Exercise requirements
If a line of the data below holds the word "Besi", list it.

__________

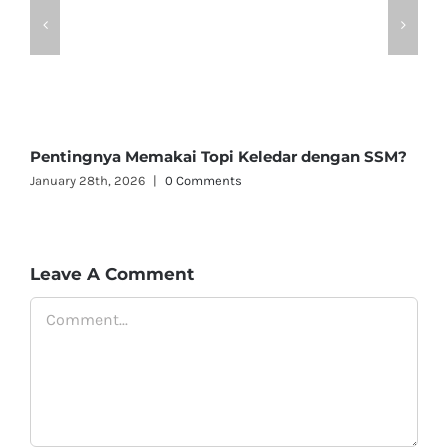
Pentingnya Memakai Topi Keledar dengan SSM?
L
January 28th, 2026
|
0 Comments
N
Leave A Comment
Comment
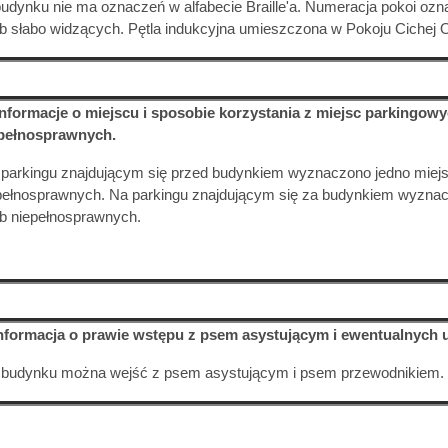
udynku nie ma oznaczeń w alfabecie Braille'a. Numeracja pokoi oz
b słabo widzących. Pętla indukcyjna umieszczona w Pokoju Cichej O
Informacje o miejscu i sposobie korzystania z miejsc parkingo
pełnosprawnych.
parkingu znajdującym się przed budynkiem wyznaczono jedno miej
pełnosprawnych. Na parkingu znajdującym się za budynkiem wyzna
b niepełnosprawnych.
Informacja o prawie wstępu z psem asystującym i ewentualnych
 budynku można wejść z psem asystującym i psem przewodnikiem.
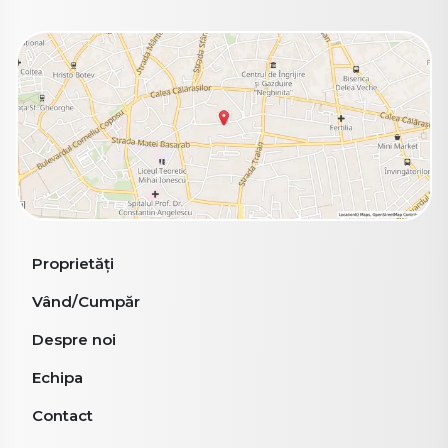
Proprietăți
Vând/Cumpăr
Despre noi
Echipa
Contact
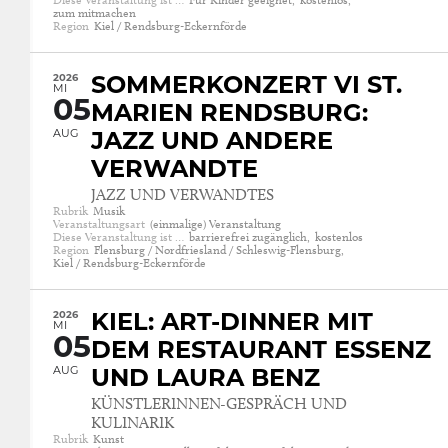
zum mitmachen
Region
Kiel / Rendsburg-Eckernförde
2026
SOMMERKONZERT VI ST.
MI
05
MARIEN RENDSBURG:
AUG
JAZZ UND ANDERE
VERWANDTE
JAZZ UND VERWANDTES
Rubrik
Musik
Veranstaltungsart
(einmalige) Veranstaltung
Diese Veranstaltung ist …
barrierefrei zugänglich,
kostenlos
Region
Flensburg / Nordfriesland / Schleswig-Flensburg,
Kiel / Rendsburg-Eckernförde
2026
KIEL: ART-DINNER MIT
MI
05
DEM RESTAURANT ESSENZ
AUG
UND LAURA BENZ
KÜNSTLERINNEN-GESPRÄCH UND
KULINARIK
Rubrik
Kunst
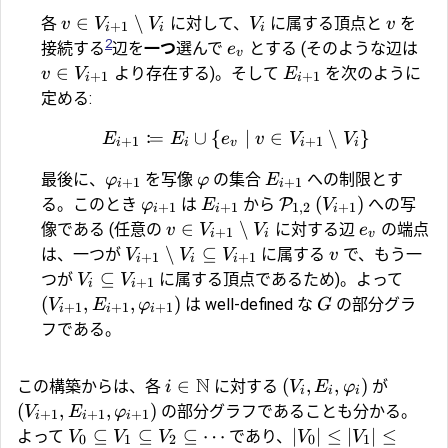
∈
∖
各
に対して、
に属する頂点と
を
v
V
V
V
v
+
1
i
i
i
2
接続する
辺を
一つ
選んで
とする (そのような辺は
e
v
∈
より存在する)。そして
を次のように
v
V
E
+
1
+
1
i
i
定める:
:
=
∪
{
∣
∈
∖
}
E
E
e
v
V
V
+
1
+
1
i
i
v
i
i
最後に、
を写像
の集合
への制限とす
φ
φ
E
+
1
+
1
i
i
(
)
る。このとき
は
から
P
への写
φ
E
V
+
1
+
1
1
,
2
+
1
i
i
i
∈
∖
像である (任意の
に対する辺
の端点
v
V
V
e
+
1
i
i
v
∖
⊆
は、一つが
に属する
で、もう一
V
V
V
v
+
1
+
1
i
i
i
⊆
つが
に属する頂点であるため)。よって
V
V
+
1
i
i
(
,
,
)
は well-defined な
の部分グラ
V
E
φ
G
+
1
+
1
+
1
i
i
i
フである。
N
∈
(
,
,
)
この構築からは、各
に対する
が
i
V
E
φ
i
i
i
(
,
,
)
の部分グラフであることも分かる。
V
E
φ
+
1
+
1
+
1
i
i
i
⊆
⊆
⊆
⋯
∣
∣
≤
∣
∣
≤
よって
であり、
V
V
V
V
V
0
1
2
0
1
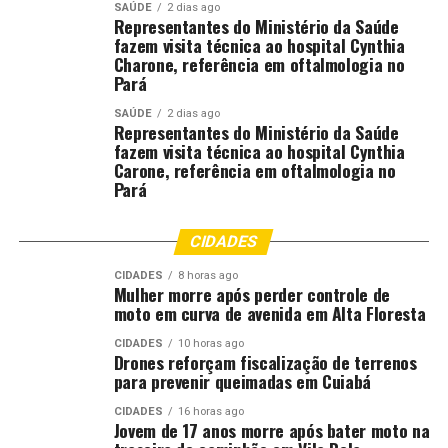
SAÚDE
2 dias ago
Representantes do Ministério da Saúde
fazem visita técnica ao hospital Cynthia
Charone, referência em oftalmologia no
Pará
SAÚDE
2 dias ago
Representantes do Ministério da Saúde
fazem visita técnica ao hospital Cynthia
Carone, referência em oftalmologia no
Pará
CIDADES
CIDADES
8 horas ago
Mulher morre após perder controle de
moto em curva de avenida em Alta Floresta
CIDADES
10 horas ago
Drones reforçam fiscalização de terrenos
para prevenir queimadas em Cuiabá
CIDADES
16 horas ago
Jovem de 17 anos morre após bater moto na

__________

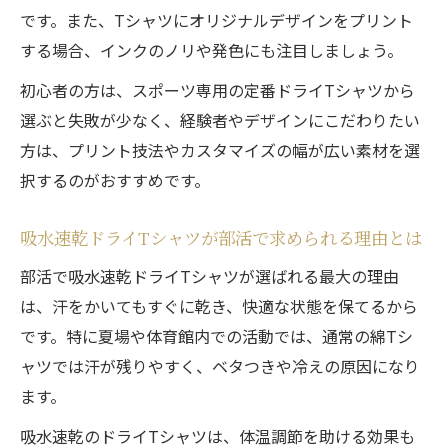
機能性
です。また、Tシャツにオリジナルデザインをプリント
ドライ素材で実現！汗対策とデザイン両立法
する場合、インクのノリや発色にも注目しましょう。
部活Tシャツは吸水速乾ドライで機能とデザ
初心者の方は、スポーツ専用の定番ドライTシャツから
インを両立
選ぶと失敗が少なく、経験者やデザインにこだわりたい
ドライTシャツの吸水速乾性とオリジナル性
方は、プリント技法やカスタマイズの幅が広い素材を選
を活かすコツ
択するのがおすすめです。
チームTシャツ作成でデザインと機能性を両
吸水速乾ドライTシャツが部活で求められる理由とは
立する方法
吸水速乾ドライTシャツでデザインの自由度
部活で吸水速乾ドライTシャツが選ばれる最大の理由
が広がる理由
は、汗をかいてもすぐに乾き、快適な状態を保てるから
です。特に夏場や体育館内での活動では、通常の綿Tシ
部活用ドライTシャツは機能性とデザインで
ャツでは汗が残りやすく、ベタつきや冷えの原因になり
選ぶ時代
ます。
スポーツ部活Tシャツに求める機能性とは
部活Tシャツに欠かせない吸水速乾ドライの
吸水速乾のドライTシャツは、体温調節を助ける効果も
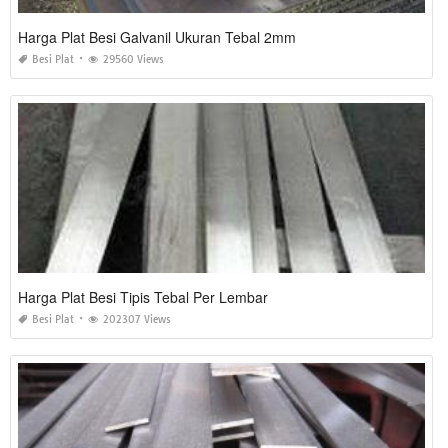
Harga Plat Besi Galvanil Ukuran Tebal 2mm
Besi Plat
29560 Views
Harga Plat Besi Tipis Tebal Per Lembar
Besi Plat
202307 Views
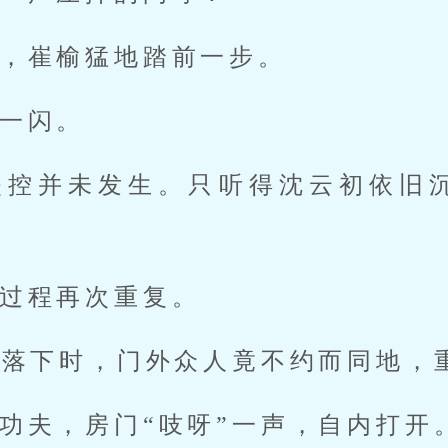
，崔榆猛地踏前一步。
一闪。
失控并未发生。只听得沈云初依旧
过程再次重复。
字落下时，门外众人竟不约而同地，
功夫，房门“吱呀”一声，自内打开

__________

Answer section
Harga Plat Besi Galvanil Ukuran Tebal 2mm
Besi Plat
Harga Plat Besi Tipis Tebal Per Lembar
Besi Plat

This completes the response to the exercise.